広島藩主・浅野家の菩提寺で“広島藩5ヶ寺”の一つにも挙げられた寺院に江戸時代初期に作庭された庭園の遺構。広島市指定史跡。
旧国泰寺愛宕池について
「旧国泰寺愛宕池」(きゅうこくたいじあたごいけ)は広島市の中心部“平和大通り”沿いにある庭園の遺構。広島市指定史跡。
広島の繁華街や平和大橋からも徒歩5分程の交差点の脇に、現在は枯池の庭園遺構が残ります。
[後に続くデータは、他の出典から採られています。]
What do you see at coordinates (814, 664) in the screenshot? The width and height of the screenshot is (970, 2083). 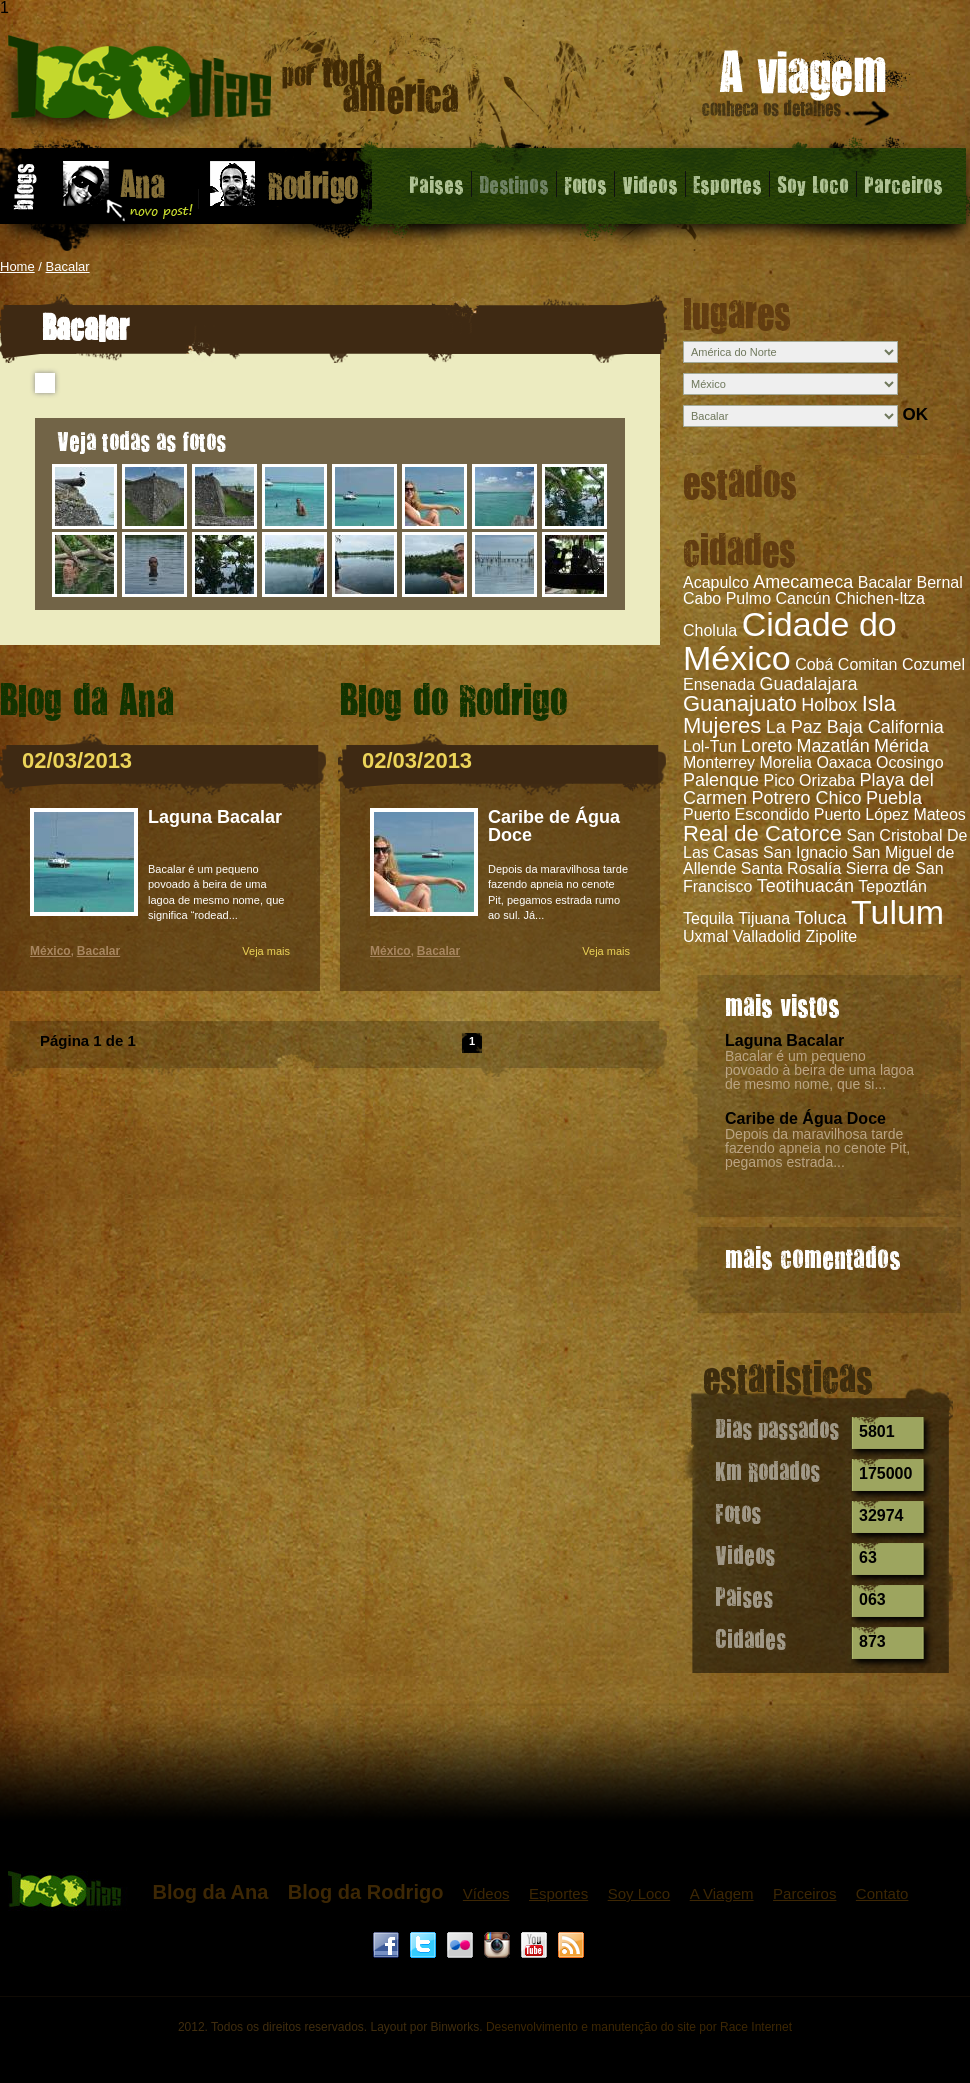 I see `Cobá` at bounding box center [814, 664].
元々この場所には桃山時代の1594年(文禄3年)に豊臣秀吉や毛利輝元にも重用された禅僧・恵瓊に創建された曹洞宗の寺院『国泰寺』がありました(創建当初は臨済宗・安国寺)。江戸時代には広島藩主・浅野家の菩提寺に。
全盛期には多くの末寺を持ち“広島藩5ヶ寺”の一つにも挙げられた国泰寺ですが、1945年(昭和20年)の原爆投下により全壊。その後は一度元の場所に再建されますが、昭和中期に広島市内の開発に伴い移転。現在この場所には“愛宕池”のみが残ります。
江戸時代初期には作庭されていたこの庭園は巨石による石組や石橋がその特徴。当時はこの場所まで海岸線が伸びていたらしく(平和大通りより南はそれ以降に埋め立てられていった場所)、ANAクラウンプラザホテル広島の前庭~交差点の角にある『白神社』の石組“白神社の岩礁”(こちらも広島市指定史跡及び天然記念物)まで連なっている岩を活かした庭園だったそう。広島の城下町の貴重な遺構。